Cardiovascular Disease
    BAT2094ß3 integrin


    BAT2094 is peptide mimetic ß3 integrin (αIIbß3, αvß3) antagonist intended for the prevention of  platelet aggregation-induced thrombus (blood clot) for patients who undergo percutaneous coronary intervention (PCI) procedures. Platelet glycoprotein (GP) IIb/IIIa antagonists have been extensively applied in the treatment of ACS patients undergoing PCI, and have consistently presented the improved clinical outcomes. BAT2094 (Batifiban), a cyclic heptapeptide mimetics, is an intravenous antagonist of the GP IIb/IIIa integrin receptor, inhibiting platelet aggregation by blocking fibrinogen binding to the GP IIb/IIIa . BAT2094 can also bind to integrin αvß3 of endothelial and smooth muscle cells, thus potentially preventing integrin αvß3-induced adhesion and spreading of platelets and endothelial cells, and the resulted restenosis of blood vessels.

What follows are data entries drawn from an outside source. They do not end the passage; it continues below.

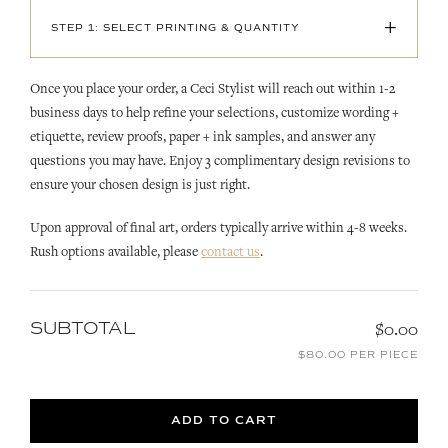
+
STEP 1: SELECT PRINTING & QUANTITY
Once you place your order, a Ceci Stylist will reach out within 1-2
business days to help refine your selections, customize wording +
etiquette, review proofs, paper + ink samples, and answer any
questions you may have. Enjoy 3 complimentary design revisions to
ensure your chosen design is just right.
Upon approval of final art, orders typically arrive within 4-8 weeks.
Rush options available, please
contact us
.
SUBTOTAL
$0.00
$80.00 PER PIECE
ADD TO CART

    BAT5906 is a recombinant humanized full monoclonal antibody candidate targeting VEGF for the treatment for wet age-related macular degeneration (wAMD), diabetic eye diseases such as diabetic macular edema (DME), and other conditions. BAT5906 is currently under Phase II clinical trials for both wAMD and DME. VEGF has been shown to cause neovascularization and leakage in models of ocular angiogenesis and vascular occlusion, and is thought to contribute to pathophysiology of multiple eye conditions. The wAMD causes edema of the retina and fluid leakage due to the abnormal blood vessel growth, and if untreated, can eventually lead to blindness. The binding of BAT5906 to VEGF-A prevents its interaction with its receptors (VEGFR1 and VEGFR2) on the surface of endothelial cells, thus reducing endothelial cell proliferation, vascular leakage, and new blood vessel formation.